The argument in support of that contention is contained in the affidavit of Robin Francis Parsons sworn 15 February 2002, the relevant paragraphs of which read:
"17.It is correct to say, as Mr. Owen has deposed in paragraph 8 of his affidavit, that at 5 October 2001 (the date of his affidavit) no probate application had been lodged on behalf of the defendant. However, based on my experience as a specialist practitioner, I am of the opinion that an experienced practitioner such as Mr. Owen would have office systems in place by which his attention would be drawn daily to the probate and administration advertisements published in newspapers circulating in Melbourne. I am of the opinion that, on or shortly after 12 September 2001, Mr. Owen would have become aware of the defendant's advertisement, by which he notified of his intention to apply for probate 14 days after the advertisement was published.

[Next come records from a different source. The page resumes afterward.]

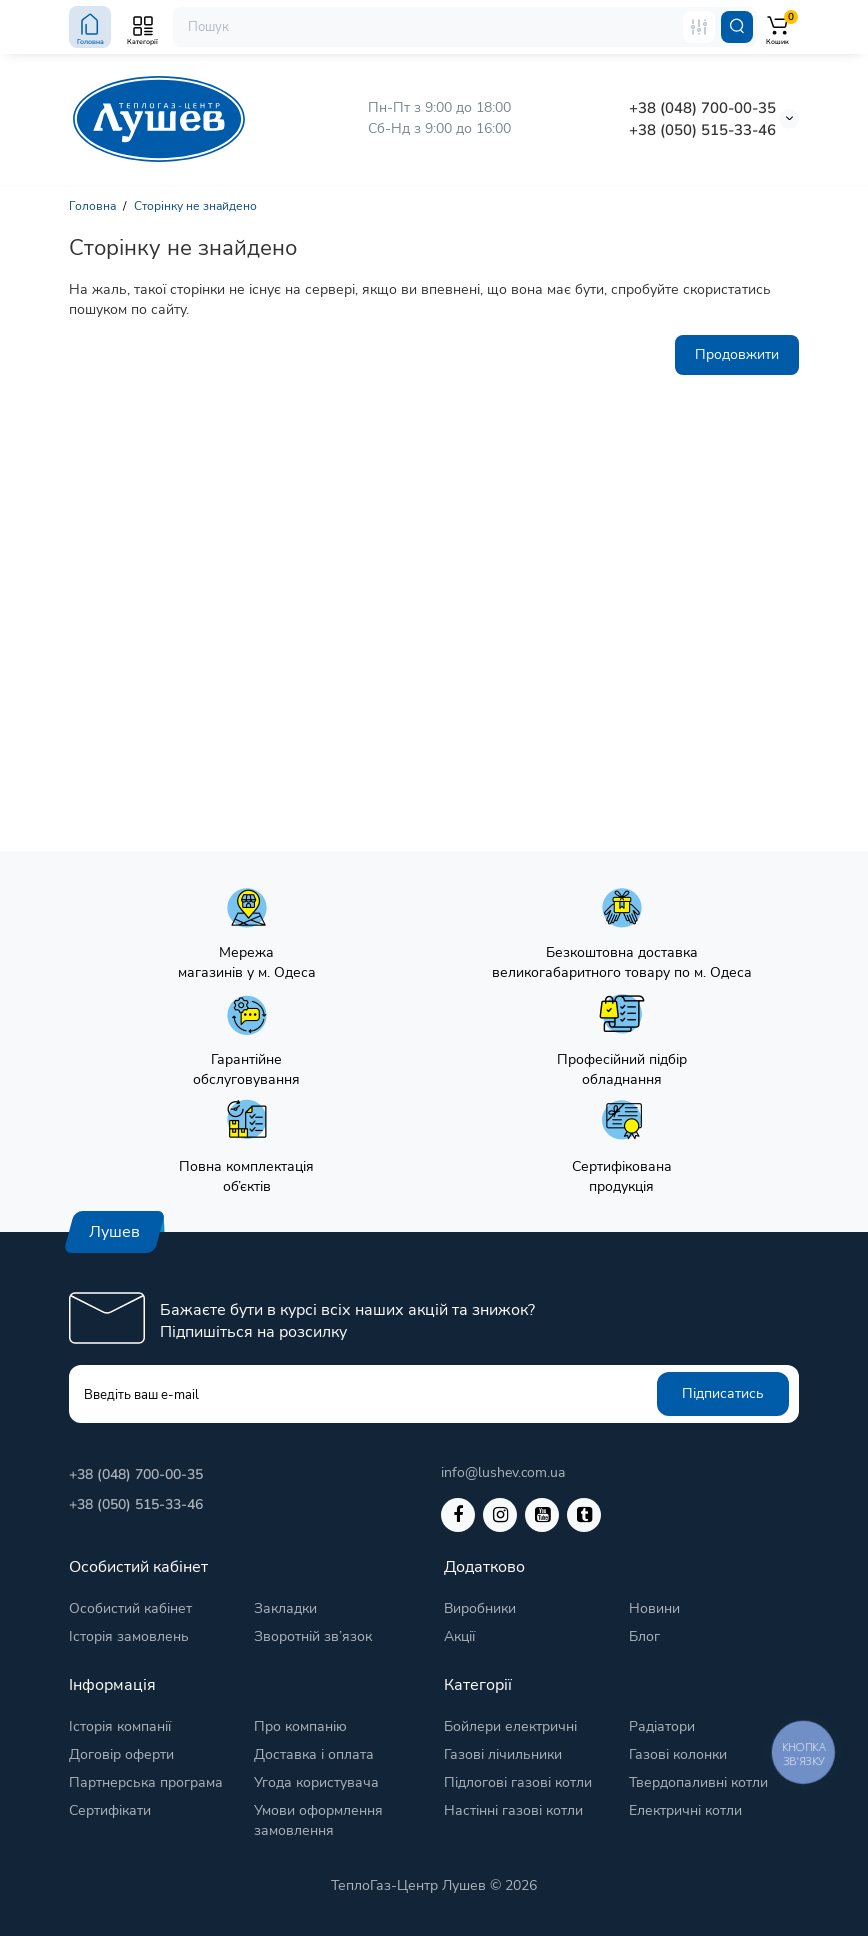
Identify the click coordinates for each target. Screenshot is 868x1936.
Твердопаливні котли (698, 1782)
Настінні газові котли (513, 1810)
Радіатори (662, 1726)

18.Mr. Owen has deposed in paragraph 24, inter alia, that he undertook a Probate Search, on or about 18 April 2001, and again on the date of swearing his affidavit, which revealed that a probate application had not been lodged. Mr. Owen does not, however, depose to the making of any Probate Search immediately before the lodging of the Originating Motion and application in these proceedings. Had he done so, the search would have revealed the application lodged on 15 October 2001."
Whilst it may well be that certain firms of solicitors have a system in place whereby some record is maintained of all advertisements giving notice of applications for probate or letters of administration I do not believe any criticism of the plaintiff's solicitors for their apparent failure to do so is justified. Nor in my opinion can they be criticised for their failure to make a probate search prior to filing the originating motion on 19 October.
It would seem to me that to suggest otherwise is no more than looking at the matter with the benefit of hindsight.
Having caused a probate search to be undertaken on 5 October, I consider that in the absence of more, the plaintiff's solicitors were justified in filing the originating motion on 19 October without making a further probate search.
It would seem to me that the real cause of the problem in this case was the failure on the part of the defendant's solicitors to notify the plaintiff's solicitors that they had advertised notice of the application for probate on 12 September 2001 and that they had lodged an application for probate on 15 October shortly after those steps were taken. Had they done so it would not have been necessary for the plaintiff's solicitors to file the originating motion.
It must be remembered that the deceased died on 5 April 2000. In my opinion the delay which occurred in lodging the application for probate was quite unacceptable.
Whilst there may have been a satisfactory explanation for some of the delay, for example the ill health of the defendant, the failure of the defendant to make the application expeditiously clearly justified the plaintiff pursuing the matter in the manner he did.
I think that in the circumstances of the case a solicitor acting reasonably in the matter would have notified the plaintiff's solicitors once the application was made thereby removing the threat of any s.15 proceeding.
In my opinion the appropriate order to be made concerning the plaintiff's costs of the proceeding is that they be paid by the defendant.
I order that the originating motion be struck out. I order that the plaintiff's costs of the proceeding including any reserved costs be taxed and paid by the defendant.